1. We have audited the Company’s accounts of the financial year ending on December 31, 2001 pursuant to current legislation, and, when necessary, in accordance with the procedural principles of the Board of Statutory Auditors recommended by the National Council of Business Consultants and Accountants. During the course of the year the Board of Statutory Auditors held seven meetings from which the following points emerged.

 

2. The Board did not observe any atypical and/or unusual transactions executed with third parties, with infra-Group companies, or with associated companies in 2001.

 

The Board of Directors in its report on operations has illustrated the details and accounting effects of transactions with associated companies (see Report on Operations). With the support of the Internal Auditing function, the Board of Statutory Auditors observes that TIM has put into place and effectively implemented suitable procedures to ensure that transactions under its purview have been executed in the interests of the Company according to normal market conditions and in accordance with specific legislation.
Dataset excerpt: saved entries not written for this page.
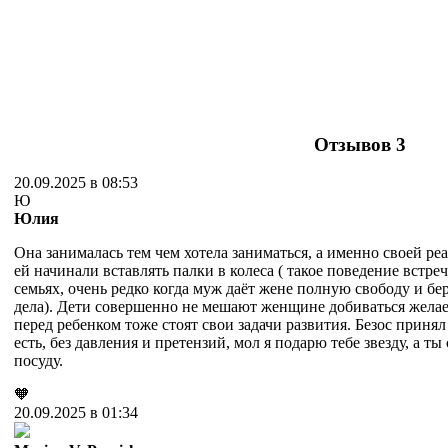
Отзывов
3
20.09.2025 в 08:53
Ю
Юлия
Она занималась тем чем хотела заниматься, а именно своей р
ей начинали вставлять палки в колеса ( такое поведение встре
семьях, очень редко когда муж даёт жене полную свободу и бе
дела). Дети совершенно не мешают женщине добиваться желае
перед ребенком тоже стоят свои задачи развития. Безос принял 
есть, без давления и претензий, мол я подарю тебе звезду, а ты
посуду.
🧡
20.09.2025 в 01:34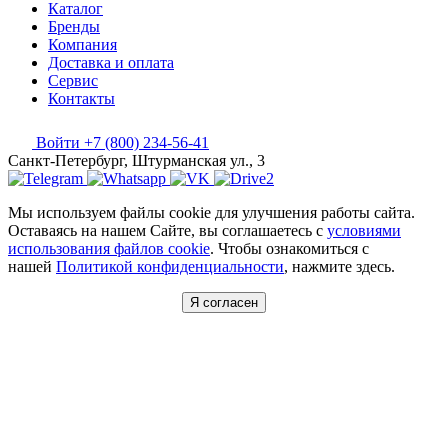
Каталог
Бренды
Компания
Доставка и оплата
Сервис
Контакты
Войти
+7 (800) 234-56-41
Санкт-Петербург, Штурманская ул., 3
Мы используем файлы cookie для улучшения работы сайта.
Оставаясь на нашем Сайте, вы соглашаетесь с
условиями
использования файлов cookie
. Чтобы ознакомиться с
нашей
Политикой конфиденциальности
, нажмите здесь.
Я согласен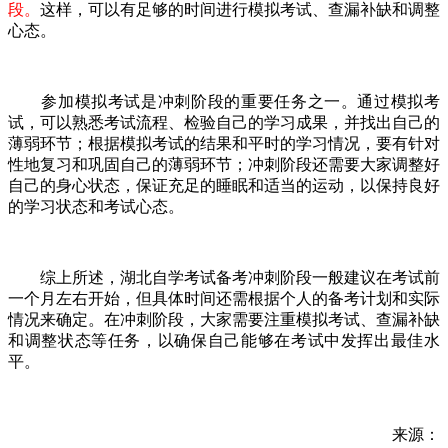
段。
这样，可以有足够的时间进行模拟考试、查漏补缺和调整
心态。
参加模拟考试是冲刺阶段的重要任务之一。通过模拟考
试，可以熟悉考试流程、检验自己的学习成果，并找出自己的
薄弱环节；根据模拟考试的结果和平时的学习情况，要有针对
性地复习和巩固自己的薄弱环节；冲刺阶段还需要大家调整好
自己的身心状态，保证充足的睡眠和适当的运动，以保持良好
的学习状态和考试心态。
综上所述，湖北自学考试备考冲刺阶段一般建议在考试前
一个月左右开始，但具体时间还需根据个人的备考计划和实际
情况来确定。在冲刺阶段，大家需要注重模拟考试、查漏补缺
和调整状态等任务，以确保自己能够在考试中发挥出最佳水
平。
来源：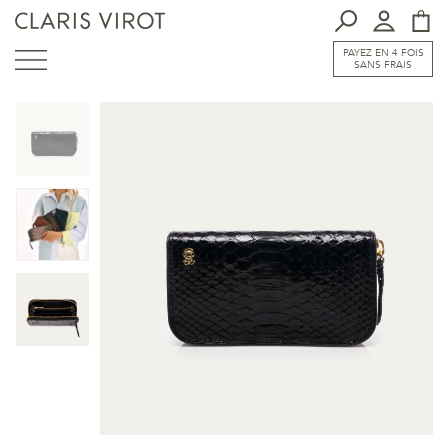
PAYEZ EN 4 FOIS
SANS FRAIS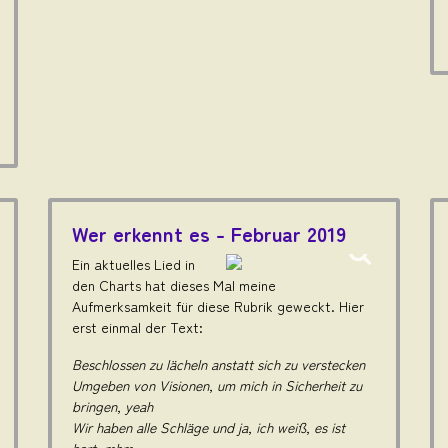
Wer erkennt es - Februar 2019
Ein aktuelles Lied in
den Charts hat dieses Mal meine
Aufmerksamkeit für diese Rubrik geweckt. Hier
erst einmal der Text:
Beschlossen zu lächeln anstatt sich zu verstecken
Umgeben von Visionen, um mich in Sicherheit zu
bringen, yeah
Wir haben alle Schläge und ja, ich weiß, es ist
In particular, the Board has audited financial transactions executed with Telecom Italia S.p.A., observing that the conditions offered to TIM were in line with money market conditions for similar amounts and risk profile; these transactions included treasury services carried out by Telecom Italia S.p.A. for TIM’s account. Concerning longer-term transactions with a greater impact on the financial statements, the Board points to the merger of TIM International into SMH followed by the change in name to TIM International N.V. as part of the reorganization of the TIM group’s international equity investment portfolio; this transaction is in accordance with law and the Articles of Incorporations.

 

3. The information provided by the Board of Directors in its report on operations concerning infra-Group and associated company transactions also accurately reflects the size of the Company and of the group in which it operates.

 

4. On March 25, 2002 the Independent Auditors Reconta Ernst & Young released its report pursuant to art. 156 of Legislative Decree 58/98, attesting that “in our view, the 2001 financial statements of Telecom Italia Mobile S.p.A. are in accordance with the accounting principles disciplining them; they have been drawn up with transparency and they accurately and correctly represent the Company’s operating performance, capital structure, and financial standing”.

 

5. The Board of Statutory Auditors has filed no report pursuant to art. 2408 of the Italian Civil Code.

 

6. The Board of Statutory Auditors has filed no complaint during 2001.

 

7. The Company has extended further mandates to the Independent Auditors Reconta Ernst & Young in addition to legal auditing. The reasons for this extension and the additional fees (excluding out-of-pocket expenses and VAT) are illustrated as follows:

 

a. Accounting assistance for the reconciliation of the financial statements as of December 31, 2001 according to the US GAAP.

        137,200.00

b. Coordinated procedures to ensure the correct application of the Group’s accounting principles when formulating the budgets for several subsidiaries.

        15,500.00

Total

        152,700.00

 

The fees shown above are appropriate to the size, complexity, and detail of the work carried out.

 

8. The Board of Statutory Auditors has verified that TIM has conferred no professional duties to individuals or companies working with the Independent Auditors Reconta Ernst & Young.

 

9. During the financial year 2001, the Board of Statutory Auditors has expressed no opinions to the Board of Directors specifically pursuant to art. 2389, paragraph 2, of the Italian Civil Code.

 

10. The Board of Statutory Auditors participated in the nine Board of Directors’ Meetings and duly received from the Directors periodical information on their activities. The Board of Statutory Auditors met several times with the CEO and, upon the Board’s request, he provided further information on the Company’s operations and strategies. The Chairman of the Board of Statutory Auditors likewise participated in all three meetings of the Compensation Committee and all three meetings of the Internal Control Committee. During the course of the year, the Board of Statutory Auditors also attended the two Shareholders’ Meetings.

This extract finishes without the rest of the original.